Я отвернулся от окна.
— Извините. Захватывающий вид… На чем мы остановились?
— Вы рассказали мне о том, как Небесному Хаусманну удалось…
К этому времени она успела прослушать основную часть моей истории, которой мне хотелось поделиться со всеми и каждым. Я верил, что Небесный покинул свое убежище и начал новую жизнь под именем Кагуэллы. Наверное, это странно — то, что я рассказываю об этих вещах. Тем более странно, что я рассказываю об этом человеку, который пришел устраиваться ко мне на службу. Но, во-первых, она мне понравилась, а во-вторых, выказала редкое желание выслушать меня. Мы прикончили несколько порций писко — она тоже была родом с Окраины Неба. Словом, время пролетело незаметно.
— Ладно, — перебил я ее. — Насколько вы готовы мне поверить?
— Не знаю, господин Мирабель. Можно спросить: каким образом вам удалось все это выяснить?
— Я встретил Гитту. И то, что она мне рассказала, подтверждало слова Констанцы.
— Вы считаете, Гитта поняла раньше всех, кем был Кагуэлла?
— Да. Вполне вероятно, что она наткнулась на «завещание» Констанцы и вышла на Кагуэллу. Хотя с тех пор, как Небесного якобы казнили, прошло не менее двухсот лет.

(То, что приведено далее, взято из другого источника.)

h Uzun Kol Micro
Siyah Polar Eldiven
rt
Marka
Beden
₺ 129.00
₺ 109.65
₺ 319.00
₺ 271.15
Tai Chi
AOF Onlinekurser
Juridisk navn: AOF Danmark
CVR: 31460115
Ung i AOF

— Она нашла его. А что было дальше?
— Она ожидала встретить чудовище, но получила нечто иное. Он был не тем человеком, которого знала Констанца. Наверное, Гитта пыталась возненавидеть его, но не смогла.

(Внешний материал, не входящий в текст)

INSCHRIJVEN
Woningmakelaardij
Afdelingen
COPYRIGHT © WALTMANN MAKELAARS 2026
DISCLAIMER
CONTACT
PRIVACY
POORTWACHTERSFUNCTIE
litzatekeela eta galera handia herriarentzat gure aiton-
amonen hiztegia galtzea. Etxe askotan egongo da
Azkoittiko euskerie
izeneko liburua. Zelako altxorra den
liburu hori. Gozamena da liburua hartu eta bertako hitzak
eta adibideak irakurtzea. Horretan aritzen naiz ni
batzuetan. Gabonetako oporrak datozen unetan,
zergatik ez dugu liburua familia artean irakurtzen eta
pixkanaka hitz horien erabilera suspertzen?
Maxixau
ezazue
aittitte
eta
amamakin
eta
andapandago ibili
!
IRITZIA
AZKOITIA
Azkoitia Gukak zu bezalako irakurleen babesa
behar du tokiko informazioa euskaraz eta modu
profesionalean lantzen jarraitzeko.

— Как вы думаете, как ей удалось его найти?
— Думаю, из-за его имени. Он взял его из легенды о «Калеуче». Кагуэлла — это дельфин, спутник корабля-призрака. Это имя связывало Небесного с прошлым.
— Что ж, весьма любопытная гипотеза.
Я пожал плечами.
— Возможно. Но не более того. Поживете здесь подольше — услышите и не такое.

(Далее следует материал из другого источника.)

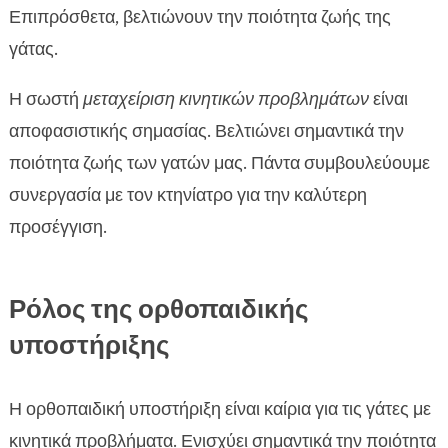
Επιπρόσθετα, βελτιώνουν την ποιότητα ζωής της
γάτας.
Η σωστή
μεταχείριση κινητικών προβλημάτων
είναι
αποφασιστικής σημασίας. Βελτιώνει σημαντικά την
ποιότητα ζωής των γατών μας. Πάντα συμβουλεύουμε
συνεργασία με τον κτηνίατρο για την καλύτερη
προσέγγιση.
Ρόλος της ορθοπαιδικής
υποστήριξης
Η ορθοπαιδική υποστήριξη είναι καίρια για τις γάτες με
κινητικά προβλήματα. Ενισχύει σημαντικά την ποιότητα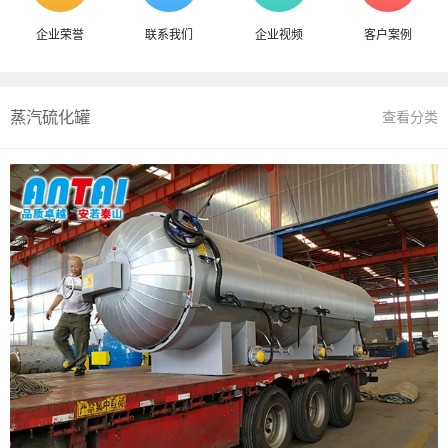
企业荣誉
联系我们
企业视频
客户案例
蒸汽硫化罐
查看分类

Она прибыла на Йеллоустоун недавно. Она была солдатом, как я — но попала сюда не ради выполнения миссии, а из-за ошибки чиновников.
— Как давно вы здесь, господин Мирабель?
— Шесть лет.
Я снова посмотрел в окно. Действительно, Город не слишком изменился, с тех пор как я покинул Убежище. Заросли Кэнопи напоминали поперечный срез легкого — или моток спутанной черной пряжи на фоне буроватой Москитной Сетки. Ходят разговоры, что в следующем году это место расчистят.
— Шесть лет — большой срок.
— Только не для меня.
Эти слова заставили меня вспомнить, как я пришел в себя в Убежище. Тогда я сам не заметил, как соскользнул за порог сознания — рана, которую нанес мне Таннер, вызвала большую потерю крови. Моя одежда была распорота, на рану нанесен слой бирюзовой целебной мази. Я лежал на кушетке, и за мной ухаживал один из тощих роботов-слуг.
Я был весь в синяках, и каждый вздох отзывался болью. Мой рот почему-то казался мне чужим.
— Таннер?
Это был голос Амелии. Она сидела рядом и сейчас склонилась надо мной. Я видел ее ангельское лицо — все как в тот день, когда меня оживили в обители Нищенствующих.
— Это не мое имя, — сказал я и вздрогнул: мой голос звучал абсолютно нормально, разве что был чуть хриплым от усталости. Мне казалось, что мои губы не приспособлены для столь тонких действий, как человеческая речь.
— Я знаю, — сказала Амелия. — Но это единственное имя, которое я знаю. Так что пока оставим как есть.
Я был слишком слаб, чтобы спорить, и даже не уверен, что мне этого хотелось.